And so Tim Wakefield did what he almost always did.

He thought of the group first.

And he pulled the plug on himself.

***

The 2007 World Series, like the one in 2004, was a landslide. The hottest team in baseball, the Colorado Rockies were entering a best-of-seven set with the Red Sox having won 21 of their 22 previous games in the regular season. The Rockies won 14 of 15 to end the regular season before sweeping their way through the first two rounds of the playoffs, at which point they encountered a long layoff as they waited for the Red Sox and Indians to play out the ALCS.

When the Rockies finally returned to the field, they encountered a Red Sox team that was hotter.

With the rotation now shuffled to accommodate Lester, who would go in Game 4, the Red Sox won by a 13–1 score behind the steamrolling Beckett in Game 1. In order, Schilling, Matsuzaka, and Lester then closed out a series in which the Red Sox outscored the Rockies by a 29–10 margin, bringing Boston's lopsided scoring edge to an incredible 62–15 over the final 67 innings of the postseason. Lester pitched 5⅔ scoreless innings in Boston's 4–3 victory in Game 4, a game in which Wakefield joined the large majority of onlookers rooting for a young man who was one of the brightest prospects in the Red Sox system.

Like many of the Red Sox, Wakefield took a particular interest in Lester, a highly regarded prospect who had joined the major league team in 2006. Late that same year, Lester had been diagnosed with large cell lymphoma, a treatable form of cancer.

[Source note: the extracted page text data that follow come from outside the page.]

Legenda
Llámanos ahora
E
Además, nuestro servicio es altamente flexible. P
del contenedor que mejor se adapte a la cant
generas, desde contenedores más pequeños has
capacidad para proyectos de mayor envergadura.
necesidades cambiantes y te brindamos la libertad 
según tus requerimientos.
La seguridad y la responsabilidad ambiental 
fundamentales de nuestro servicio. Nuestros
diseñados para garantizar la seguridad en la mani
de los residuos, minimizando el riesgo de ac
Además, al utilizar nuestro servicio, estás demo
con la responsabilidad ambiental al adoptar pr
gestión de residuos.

A native of Tacoma, Washington, Lester spent the subsequent winter being treated at the Fred Hutchinson Center in Seattle, then returned to the Red Sox in 2007. The team brought him along slowly. From the very start, Wakefield liked Lester's work ethic and attitude, and he found the young man to be understated and respectful, different from some of the brash young players coming up from the minor leagues.
This kid gets it.
Wakefield had spent countless hours visiting children in Boston-area hospitals during his career with the Red Sox, and he had lost his grandfather, named Lester, to cancer.

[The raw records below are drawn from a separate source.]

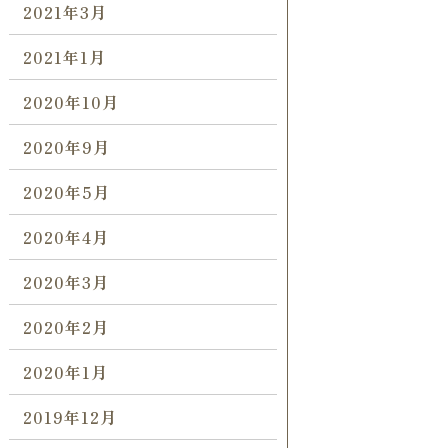
2021年3月
2021年1月
2020年10月
2020年9月
2020年5月
2020年4月
2020年3月
2020年2月
2020年1月
2019年12月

Throughout Lester's Game 4 performance, Wakefield said nothing to him during the course of the game. Baseball etiquette generally calls for pitchers to be left alone in the middle of an outing, and so Wakefield stayed away, silently pulling for Lester from the dugout.
Attaboy, Jon. Keep it going.
Only when Lester was lifted from the game, with 17 outs to his credit, did Wakefield rise from his seat and climb to the top steps of the dugout, where he greeted his young replacement with a handshake and a hug.

You've made us proud.

In the immediate aftermath of the victory at Coors Field in Denver, Wakefield celebrated with his teammates on the field, just as the Sox had done in St. Louis. Longtime Sox veteran Mike Timlin placed his arm around Wakefield and, in plain sight of television cameras, commended his teammate for doing the right thing and making the ultimate sacrifice. The image further enhanced Wakefield's rightful reputation as a
team guy,
not a
me guy,
and the expression on Wakefield's face and his watery eyes delivered a clear message to Red Sox fans who had long since learned what he stood for.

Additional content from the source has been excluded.